An interview with the facility administrator conducted on 10/7/21 at approximately 3:15 p.m. confirmed the policy as current and above findings.

Repeat deficiency: 9/28/18, 9/5/17.








Plan of Correction:

The FA will hold in-service(s) for all ICHD clinical teammates starting 10/29/21 to review Policy # 1-03-08 Pre-Intra-Post Treatment Data Collection, Monitoring and Nursing Assessment. Education to include surveyor findings as examples, and emphasizing vital signs and treatment monitoring must be completed at least every thirty (30) minutes and documented in the medical record. Verification of attendance will be evidenced by teammate signature on in-service sheet.
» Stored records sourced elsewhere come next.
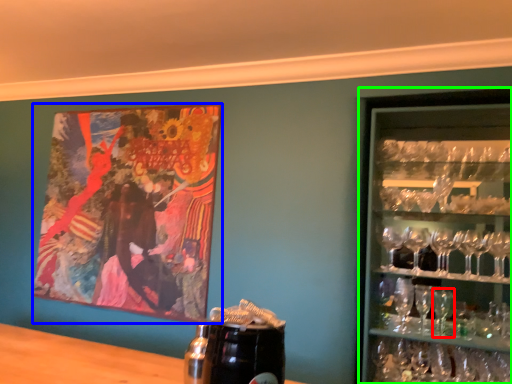 Question: Considering the real-world distances, which object is closest to martini glass (highlighted by a red box)? picture frame (highlighted by a blue box) or shelf (highlighted by a green box).

Choices:
 (A) picture frame
 (B) shelf

Answer: (B) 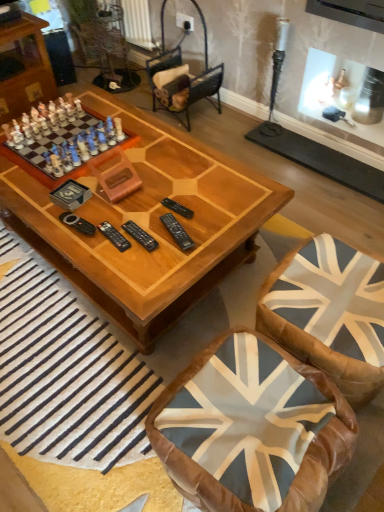 Find the location of a particular element. vacant area that lies between black plastic remote at center and porcelain chess set at left is located at coordinates (122, 192). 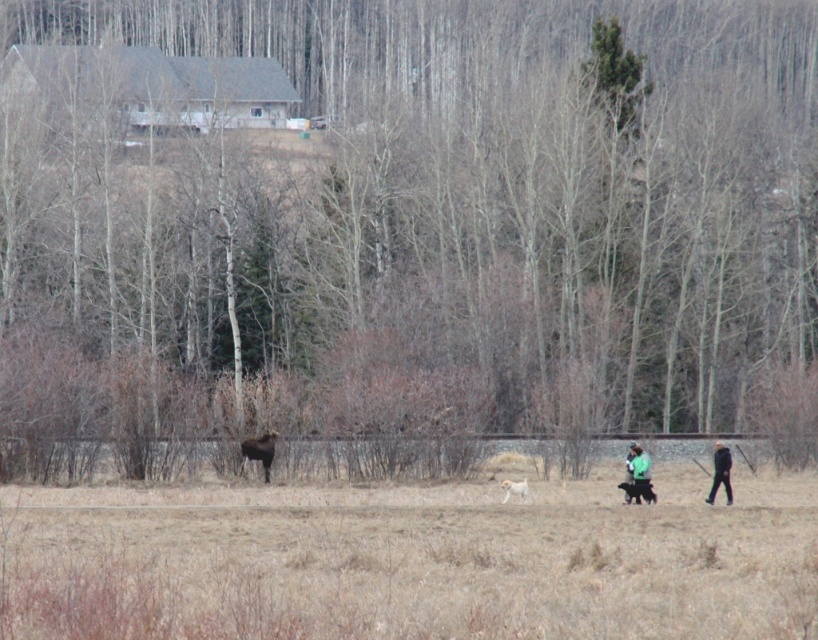 Question: Among these points, which one is nearest to the camera?

Choices:
 (A) (405, 602)
 (B) (715, 492)
 (C) (245, 442)
 (D) (654, 497)

Answer: (A)

Question: Does brown textured tree at lower center appear on the left side of light brown fur dog at center?

Choices:
 (A) yes
 (B) no

Answer: (B)

Question: Which of the following is the farthest from the observer?

Choices:
 (A) (385, 88)
 (B) (511, 486)
 (C) (645, 486)

Answer: (A)

Question: In this image, where is brown grass at center located relative to brown furry moose at center?

Choices:
 (A) below
 (B) above

Answer: (A)

Question: Does brown textured tree at lower center have a lesser width compared to brown grass at center?

Choices:
 (A) no
 (B) yes

Answer: (A)

Question: Which of the following is the closest to the observer?

Choices:
 (A) brown grass at center
 (B) brown textured tree at lower center

Answer: (A) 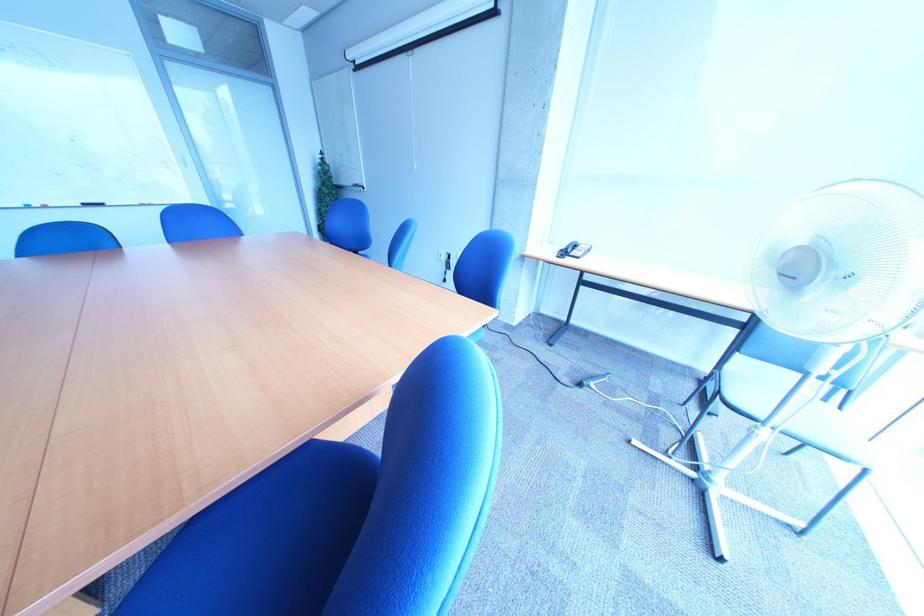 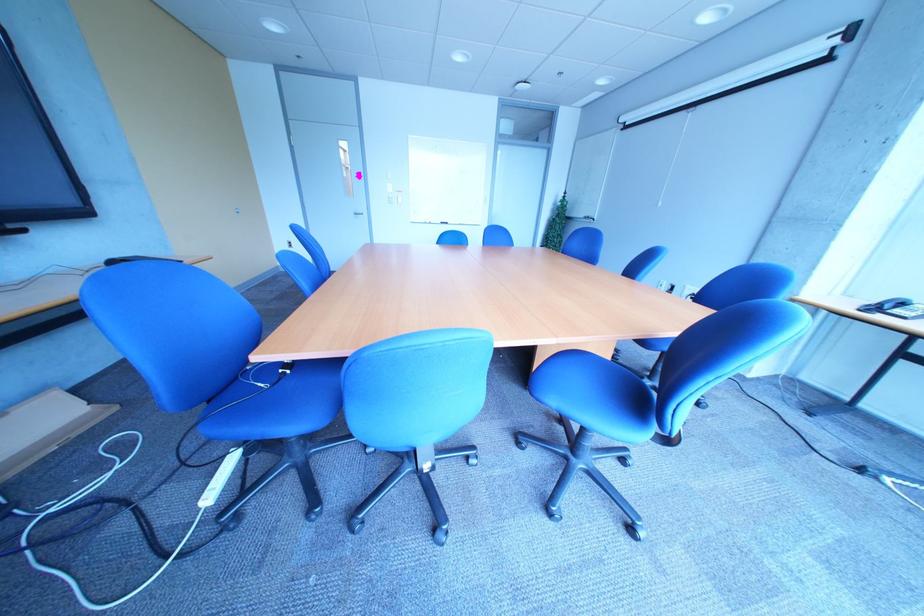 Question: The camera is either moving clockwise (left) or counter-clockwise (right) around the object. The first image is from the beginning of the video and the second image is from the end. Is the camera moving left or right when shooting the video?

Choices:
 (A) Left
 (B) Right

Answer: (B) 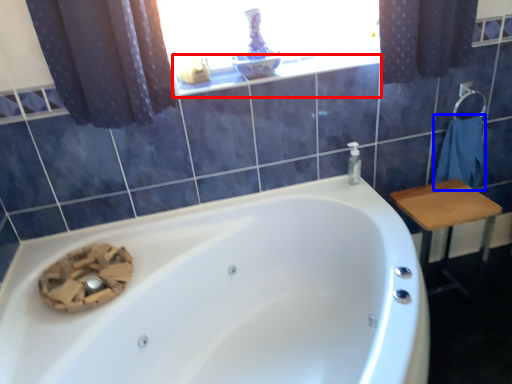 Question: Which object is closer to the camera taking this photo, window sill (highlighted by a red box) or bath towel (highlighted by a blue box)?

Choices:
 (A) window sill
 (B) bath towel

Answer: (A) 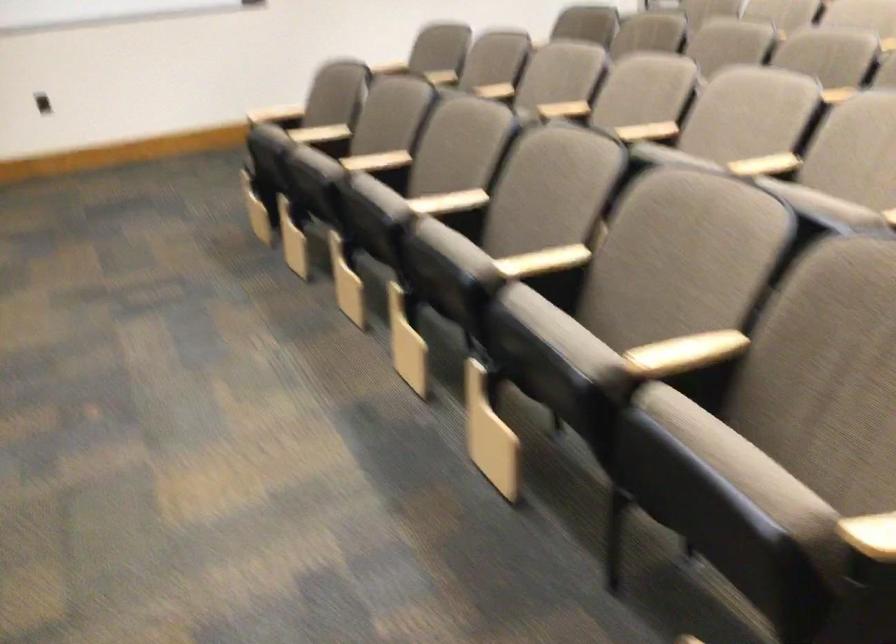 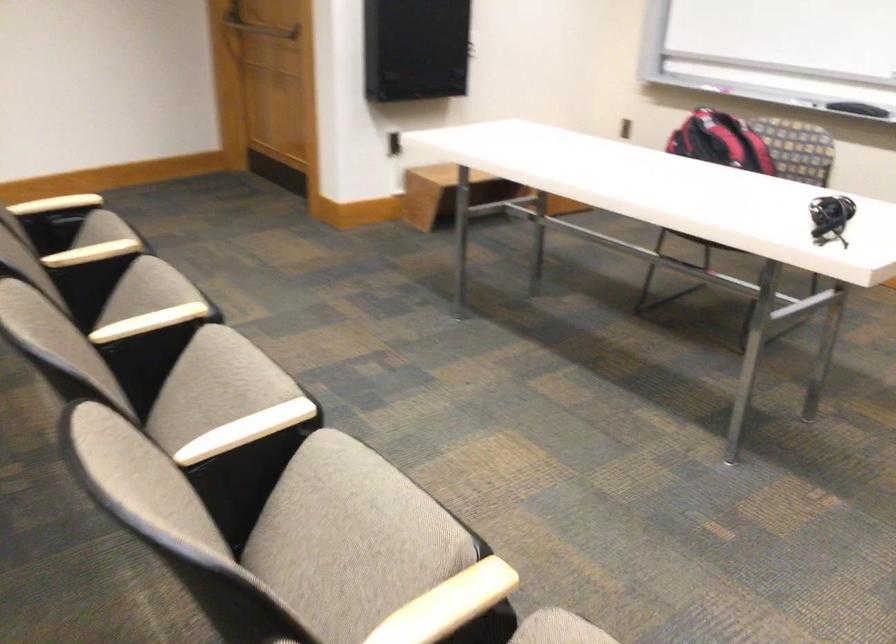 Find the pixel in the second image that matches (x=457, y=250) in the first image.

(214, 386) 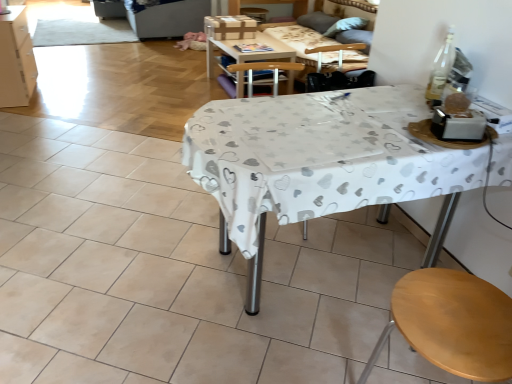 Question: Is white matte cabinet at left oriented away from wooden table at center?

Choices:
 (A) yes
 (B) no

Answer: (B)

Question: From a real-world perspective, is white matte cabinet at left under wooden table at center?

Choices:
 (A) yes
 (B) no

Answer: (B)

Question: Considering the relative sizes of white matte cabinet at left and wooden table at center in the image provided, is white matte cabinet at left bigger than wooden table at center?

Choices:
 (A) yes
 (B) no

Answer: (B)

Question: Is white matte cabinet at left positioned in front of wooden table at center?

Choices:
 (A) no
 (B) yes

Answer: (B)

Question: From the image's perspective, would you say white matte cabinet at left is positioned over wooden table at center?

Choices:
 (A) no
 (B) yes

Answer: (A)

Question: Relative to white matte cabinet at left, is white fabric-covered table at center in front or behind?

Choices:
 (A) behind
 (B) front

Answer: (B)

Question: In terms of height, does white fabric-covered table at center look taller or shorter compared to white matte cabinet at left?

Choices:
 (A) short
 (B) tall

Answer: (B)

Question: Would you say white fabric-covered table at center is inside or outside white matte cabinet at left?

Choices:
 (A) outside
 (B) inside

Answer: (A)

Question: In the image, is white fabric-covered table at center on the left side or the right side of white matte cabinet at left?

Choices:
 (A) left
 (B) right

Answer: (B)

Question: Considering the relative positions of wooden couch at upper center and white matte cabinet at left in the image provided, is wooden couch at upper center to the left or to the right of white matte cabinet at left?

Choices:
 (A) right
 (B) left

Answer: (A)

Question: From the image's perspective, relative to white matte cabinet at left, is wooden couch at upper center above or below?

Choices:
 (A) above
 (B) below

Answer: (B)

Question: From their relative heights in the image, would you say wooden couch at upper center is taller or shorter than white matte cabinet at left?

Choices:
 (A) short
 (B) tall

Answer: (A)

Question: From a real-world perspective, is wooden couch at upper center physically located above or below white matte cabinet at left?

Choices:
 (A) below
 (B) above

Answer: (B)

Question: Based on their sizes in the image, would you say white matte cabinet at left is bigger or smaller than white fabric-covered table at center?

Choices:
 (A) small
 (B) big

Answer: (A)

Question: Does point (0, 18) appear closer or farther from the camera than point (275, 213)?

Choices:
 (A) farther
 (B) closer

Answer: (A) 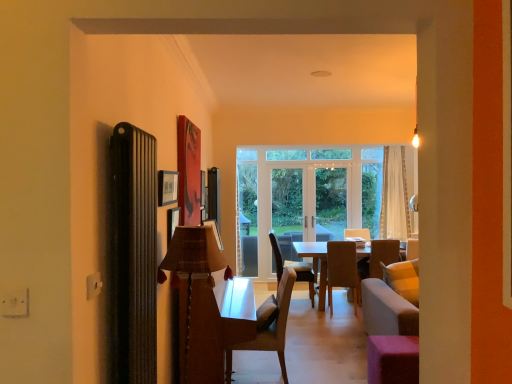 Question: Does white sheer curtain at center come in front of clear glass door at center, arranged as the 1th screen door when viewed from the right?

Choices:
 (A) yes
 (B) no

Answer: (A)

Question: Considering the relative positions of white sheer curtain at center and clear glass door at center, the second screen door when ordered from left to right, in the image provided, is white sheer curtain at center behind clear glass door at center, the second screen door when ordered from left to right,?

Choices:
 (A) no
 (B) yes

Answer: (A)

Question: Is white sheer curtain at center placed right next to clear glass door at center, the second screen door when ordered from left to right?

Choices:
 (A) yes
 (B) no

Answer: (B)

Question: Is white sheer curtain at center facing away from clear glass door at center, the second screen door when ordered from left to right?

Choices:
 (A) yes
 (B) no

Answer: (B)

Question: Considering the relative sizes of white sheer curtain at center and clear glass door at center, the second screen door when ordered from left to right, in the image provided, is white sheer curtain at center bigger than clear glass door at center, the second screen door when ordered from left to right,?

Choices:
 (A) no
 (B) yes

Answer: (A)

Question: In terms of width, does plaid fabric lampshade at center look wider or thinner when compared to white glossy screen door at center, the 2th screen door viewed from the right?

Choices:
 (A) wide
 (B) thin

Answer: (A)

Question: In terms of height, does plaid fabric lampshade at center look taller or shorter compared to white glossy screen door at center, positioned as the first screen door in left-to-right order?

Choices:
 (A) short
 (B) tall

Answer: (A)

Question: Considering the positions of plaid fabric lampshade at center and white glossy screen door at center, the 2th screen door viewed from the right, in the image, is plaid fabric lampshade at center bigger or smaller than white glossy screen door at center, the 2th screen door viewed from the right,?

Choices:
 (A) small
 (B) big

Answer: (B)

Question: Is plaid fabric lampshade at center in front of or behind white glossy screen door at center, positioned as the first screen door in left-to-right order, in the image?

Choices:
 (A) behind
 (B) front

Answer: (B)

Question: Which is correct: plaid fabric lampshade at center is inside matte black picture frame at upper left, or outside of it?

Choices:
 (A) inside
 (B) outside

Answer: (B)

Question: Does point click(x=204, y=243) appear closer or farther from the camera than point click(x=163, y=203)?

Choices:
 (A) farther
 (B) closer

Answer: (B)

Question: Considering the relative positions of plaid fabric lampshade at center and matte black picture frame at upper left in the image provided, is plaid fabric lampshade at center to the left or to the right of matte black picture frame at upper left?

Choices:
 (A) left
 (B) right

Answer: (B)

Question: Is plaid fabric lampshade at center in front of or behind matte black picture frame at upper left in the image?

Choices:
 (A) front
 (B) behind

Answer: (A)

Question: Considering the positions of point (272, 228) and point (400, 190), is point (272, 228) closer or farther from the camera than point (400, 190)?

Choices:
 (A) closer
 (B) farther

Answer: (B)

Question: Would you say clear glass door at center, the second screen door when ordered from left to right, is inside or outside white sheer curtain at center?

Choices:
 (A) outside
 (B) inside

Answer: (A) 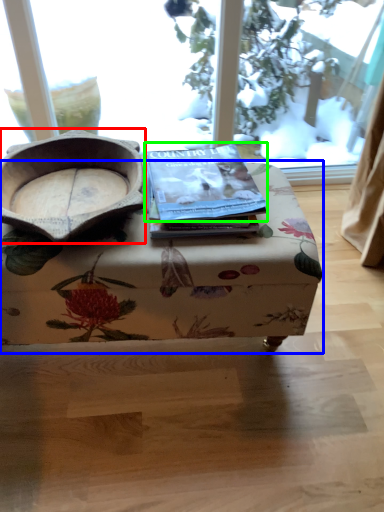 Question: Based on their relative distances, which object is farther from bowl (highlighted by a red box)? Choose from table (highlighted by a blue box) and paperback book (highlighted by a green box).

Choices:
 (A) table
 (B) paperback book

Answer: (A) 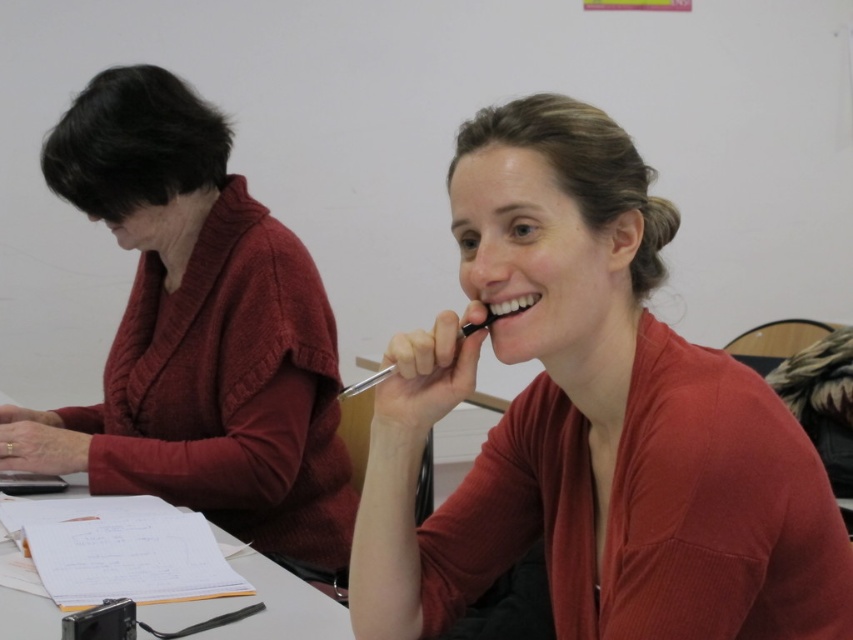 Who is taller, matte red sweater at center or matte red sweater at left?

Standing taller between the two is matte red sweater at left.

Who is positioned more to the left, matte red sweater at center or matte red sweater at left?

matte red sweater at left is more to the left.

Which is behind, point (584, 561) or point (265, 400)?

The point (265, 400) is behind.

You are a GUI agent. You are given a task and a screenshot of the screen. Output one action in this format:
    pyautogui.click(x=<x>, y=<y>)
    Task: Click on the matte red sweater at center
    The image size is (853, 640).
    Given the screenshot: What is the action you would take?
    pyautogui.click(x=590, y=420)

Is matte red sweater at left wider than white paper at center?

Yes, matte red sweater at left is wider than white paper at center.

What do you see at coordinates (196, 332) in the screenshot?
I see `matte red sweater at left` at bounding box center [196, 332].

Is point (148, 394) in front of point (274, 634)?

No.

The image size is (853, 640). In order to click on matte red sweater at left in this screenshot , I will do `click(196, 332)`.

Is matte red sweater at center above white paper at center?

Correct, matte red sweater at center is located above white paper at center.

Which of these two, matte red sweater at center or white paper at center, stands taller?

matte red sweater at center

Describe the element at coordinates (590, 420) in the screenshot. I see `matte red sweater at center` at that location.

Where is `matte red sweater at center`? This screenshot has width=853, height=640. matte red sweater at center is located at coordinates (590, 420). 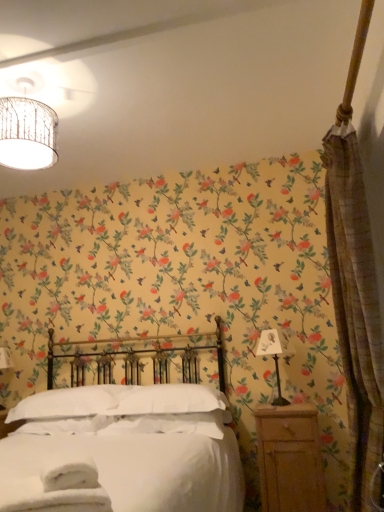 Question: Considering the positions of white soft pillow at center, the first pillow when ordered from right to left, and metallic silver lamp at right in the image, is white soft pillow at center, the first pillow when ordered from right to left, wider or thinner than metallic silver lamp at right?

Choices:
 (A) wide
 (B) thin

Answer: (A)

Question: Does point (185, 403) appear closer or farther from the camera than point (269, 349)?

Choices:
 (A) farther
 (B) closer

Answer: (B)

Question: Based on their relative distances, which object is farther from the white soft pillow at center, the first pillow when ordered from right to left?

Choices:
 (A) textured beige curtain at right
 (B) metallic silver lamp at right
 (C) white matte bed at center
 (D) white soft pillow at center, positioned as the 1th pillow in left-to-right order
 (E) wooden nightstand at lower right

Answer: (A)

Question: Which of these objects is positioned closest to the textured beige curtain at right?

Choices:
 (A) matte woven lampshade at upper left
 (B) metallic silver lamp at right
 (C) wooden nightstand at lower right
 (D) white matte bed at center
 (E) white soft pillow at center, which is counted as the 2th pillow, starting from the left

Answer: (C) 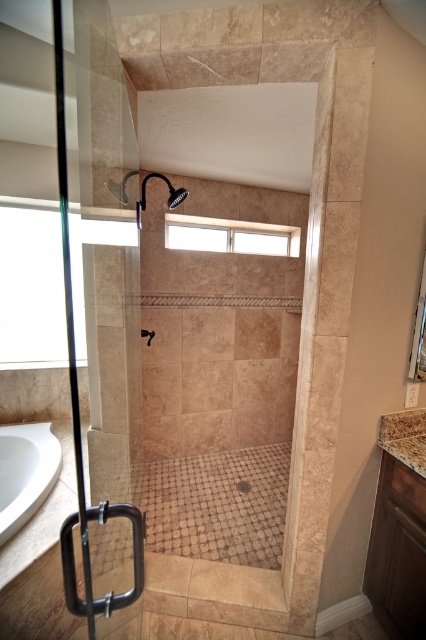 You are trying to locate the window in the bathroom. You see the transparent glass door at left and the clear glass window at upper center. Which object is higher up in the bathroom?

The clear glass window at upper center is higher up than the transparent glass door at left.

You are standing in the bathroom and want to take a bath. Where is the white glossy bathtub at lower left located?

The white glossy bathtub at lower left is located at point (x=25, y=472).

You are standing in the bathroom and want to place a small plant between the two points marked as point (58,381) and point (230,248). Which point should the plant be closer to in order to be positioned between them?

The plant should be closer to point (230,248) because point (58,381) is in front of point (230,248), meaning the latter is behind the former. Placing the plant closer to the rear point would position it between the two points along the depth axis. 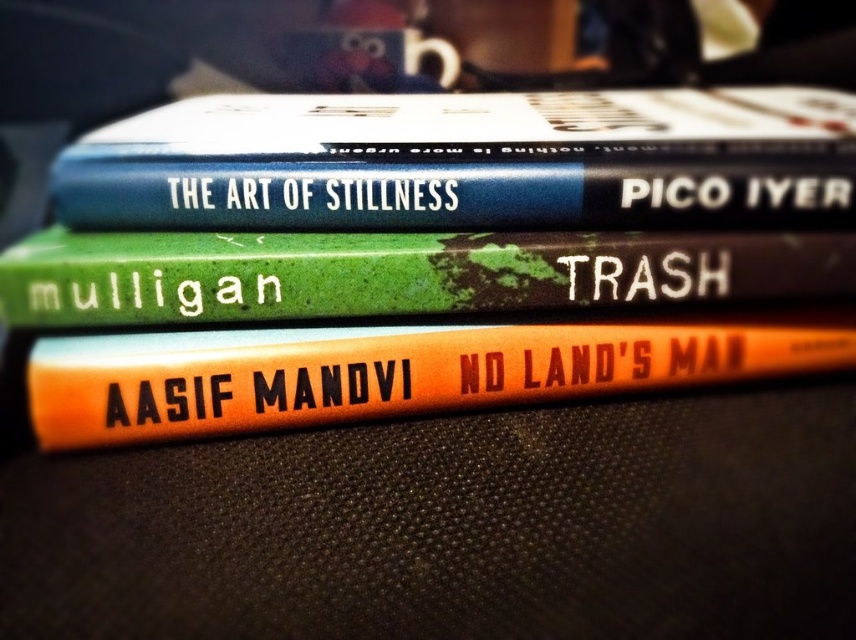 What object is located at the coordinates point [467,161] in the image?

The point [467,161] indicates a hardcover book at center.

You are organizing a bookshelf and need to place the hardcover book at center and the green matte book at center. According to their positions in the image, which book should you place first on the shelf if you want to maintain their original arrangement?

The green matte book at center should be placed first on the shelf because the hardcover book at center is to the right of it in the image, meaning the green matte book is on the left side.

You are standing in front of the stack of three books. There is an orange matte book at center located at point (384, 371). Is the orange matte book at center the middle book in the stack?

The Clinical Coordinator or designee will review all treatment sheets for two (2) days a week for four (4) weeks, then one (1) day a week for four (4) weeks, then on ten percent (10%) of the medical records monthly during medical records audits. Instances of non-compliance will be addressed immediately. The results of the audits will be reviewed with the teammates during homeroom meetings and with the Medical Director during monthly Facility Health Meetings with supporting documentation included in the meeting minutes. The FA is responsible for compliance with this plan of correction.